Copy all lines holding the word "Восставший" from the entries.
[DATASET CONTENT — start]
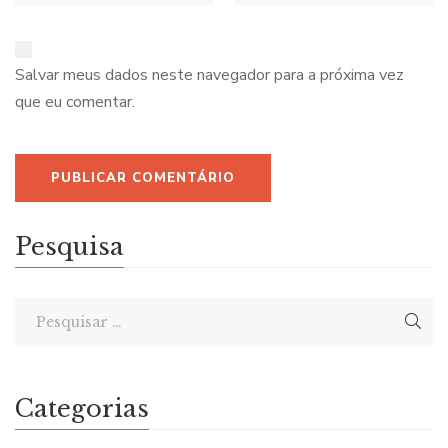
Salvar meus dados neste navegador para a próxima vez
que eu comentar.
Pesquisa
Categorias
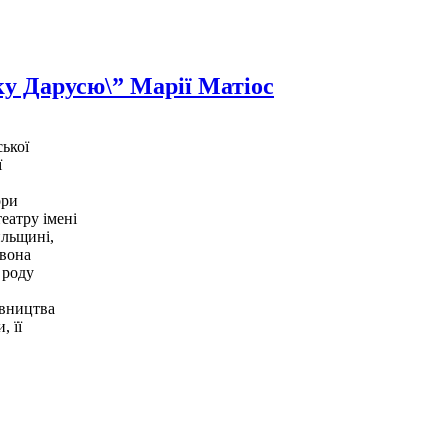
у Дарусю\” Марії Матіос
ької
ї
ори
еатру імені
ильщині,
 вона
 роду
івництва
, її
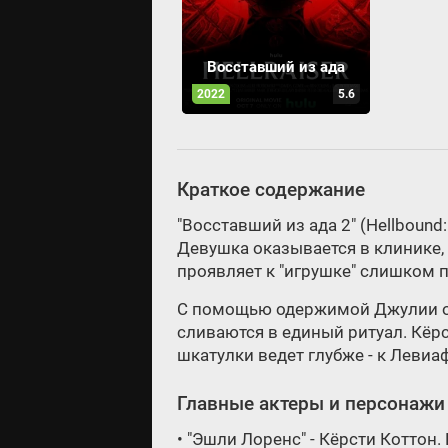
Восставший из ада
2022
5.6
Краткое содержание
"Восставший из ада 2" (Hellbound
Девушка оказывается в клинике,
проявляет к "игрушке" слишком 
С помощью одержимой Джулии он 
сливаются в единый ритуал. Кёр
шкатулки ведет глубже - к Левиа
Главные актеры и персонажи
• "Эшли Лоренс" - Кёрсти Коттон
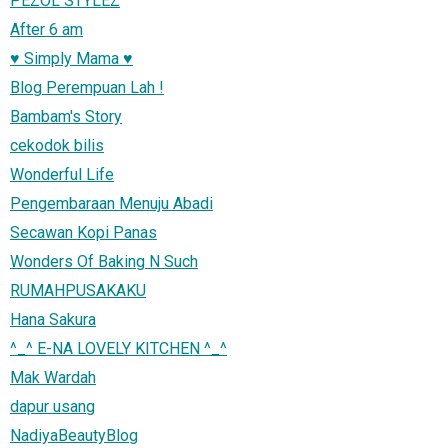
PEZOL STYLEZ
After 6 am
♥ Simply Mama ♥
Blog Perempuan Lah !
Bambam's Story
cekodok bilis
Wonderful Life
Pengembaraan Menuju Abadi
Secawan Kopi Panas
Wonders Of Baking N Such
RUMAHPUSAKAKU
Hana Sakura
^_^ E-NA LOVELY KITCHEN ^_^
Mak Wardah
dapur usang
NadiyaBeautyBlog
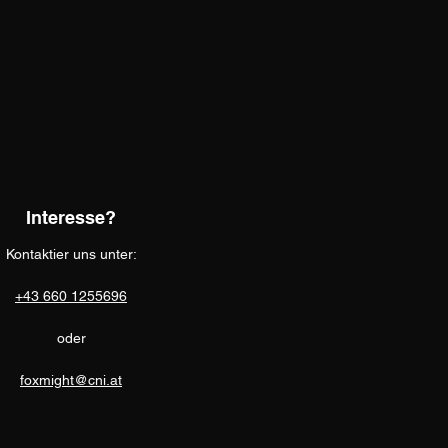
Interesse?
Kontaktier uns unter:
+43 660 1255696
oder
foxmight@cni.at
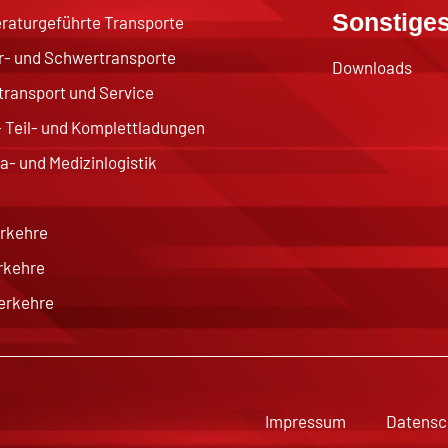
Sonstige
aturgeführte Transporte
- und Schwertransporte
Downloads
ransport und Service
 Teil- und Komplettladungen
- und Medizinlogistik
rkehre
rkehre
erkehre
Impressum
Datensc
[DATASET CONTENT — finish]
[TASK SOLUTION]:
Восставший из ада
"Восставший из ада 2" (Hellbound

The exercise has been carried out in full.